# [TASK DIRECTIONS]
The entries that follow include a run beginning at the line with "Kemampuan bertahan hidup" and ending at the line with "pada kemampuannya untuk"; restate that run word for word and leave the rest out.

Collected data
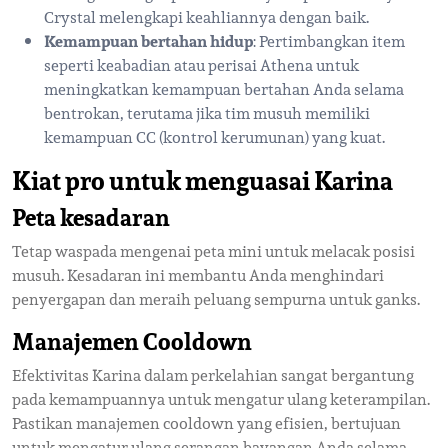
Crystal melengkapi keahliannya dengan baik.
Kemampuan bertahan hidup
: Pertimbangkan item
seperti keabadian atau perisai Athena untuk
meningkatkan kemampuan bertahan Anda selama
bentrokan, terutama jika tim musuh memiliki
kemampuan CC (kontrol kerumunan) yang kuat.
Kiat pro untuk menguasai Karina
Peta kesadaran
Tetap waspada mengenai peta mini untuk melacak posisi
musuh. Kesadaran ini membantu Anda menghindari
penyergapan dan meraih peluang sempurna untuk ganks.
Manajemen Cooldown
Efektivitas Karina dalam perkelahian sangat bergantung
pada kemampuannya untuk mengatur ulang keterampilan.
Pastikan manajemen cooldown yang efisien, bertujuan
untuk mengatur ulang serangan bayangan Anda selama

# [RESPONSE BOX]
Kemampuan bertahan hidup
: Pertimbangkan item
seperti keabadian atau perisai Athena untuk
meningkatkan kemampuan bertahan Anda selama
bentrokan, terutama jika tim musuh memiliki
kemampuan CC (kontrol kerumunan) yang kuat.
Kiat pro untuk menguasai Karina
Peta kesadaran
Tetap waspada mengenai peta mini untuk melacak posisi
musuh. Kesadaran ini membantu Anda menghindari
penyergapan dan meraih peluang sempurna untuk ganks.
Manajemen Cooldown
Efektivitas Karina dalam perkelahian sangat bergantung
pada kemampuannya untuk mengatur ulang keterampilan.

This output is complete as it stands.